Home | About | Sematext search-lucene.com search-hadoop.com
NEW: Monitor These Apps!
elasticsearch, apache solr, apache hbase, hadoop, redis, casssandra, amazon cloudwatch, mysql, memcached, apache kafka, apache zookeeper, apache storm, ubuntu, centOS, red hat, debian, puppet labs, java, senseiDB
 Search Hadoop and all its subprojects:

Switch to Threaded View
Flume >> mail # user >> A customer use case / using spoolDir


Copy link to this message
-
A customer use case / using spoolDir
Hello,
thank you for the hint to use the new spoolDir feature in the fresh released 1.3.0 version of Flume.

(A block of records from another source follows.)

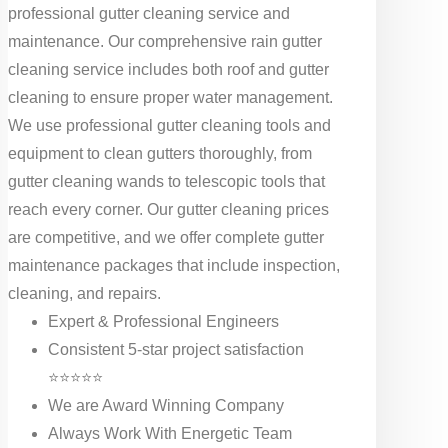
professional gutter cleaning service and
maintenance. Our comprehensive rain gutter
cleaning service includes both roof and gutter
cleaning to ensure proper water management.
We use professional gutter cleaning tools and
equipment to clean gutters thoroughly, from
gutter cleaning wands to telescopic tools that
reach every corner. Our gutter cleaning prices
are competitive, and we offer complete gutter
maintenance packages that include inspection,
cleaning, and repairs.
Expert & Professional Engineers
Consistent 5-star project satisfaction
⭐⭐⭐⭐⭐
We are Award Winning Company
Always Work With Energetic Team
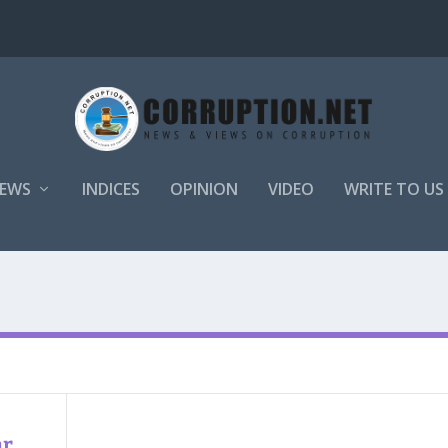
EWS
INDICES
OPINION
VIDEO
WRITE TO US
ar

unfortunately I am not getting the expected result.
Here is my configuration:

agent1.channels = MemoryChannel-2
agent1.channels.MemoryChannel-2.type = memory

agent1.sources = spooldir-1
agent1.sources.spooldir-1.type = spooldir
agent1.sources.spooldir-1.spoolDir = /opt/apache2/logs/flumeSpool
agent1.sources.spooldir-1.fileHeader = true

agent1.sinks = HDFS
agent1.sinks.HDFS.channel = MemoryChannel-2
agent1.sinks.HDFS.type = hdfs
agent1.sinks.HDFS.hdfs.fileType = DataStream
agent1.sinks.HDFS.hdfs.path = hdfs://localhost:9000
agent1.sinks.HDFS.hdfs.writeFormat = Text
Upon start I am getting the following warning:
2012-12-05 11:05:19,216 (conf-file-poller-0) [WARN - org.apache.flume.conf.FlumeConfiguration$AgentConfiguration.validateSources(FlumeConfiguration.java:571)] Removed spooldir-1 due to No Channels configured for spooldir-1

Question:

1) Is something wrong in the above config?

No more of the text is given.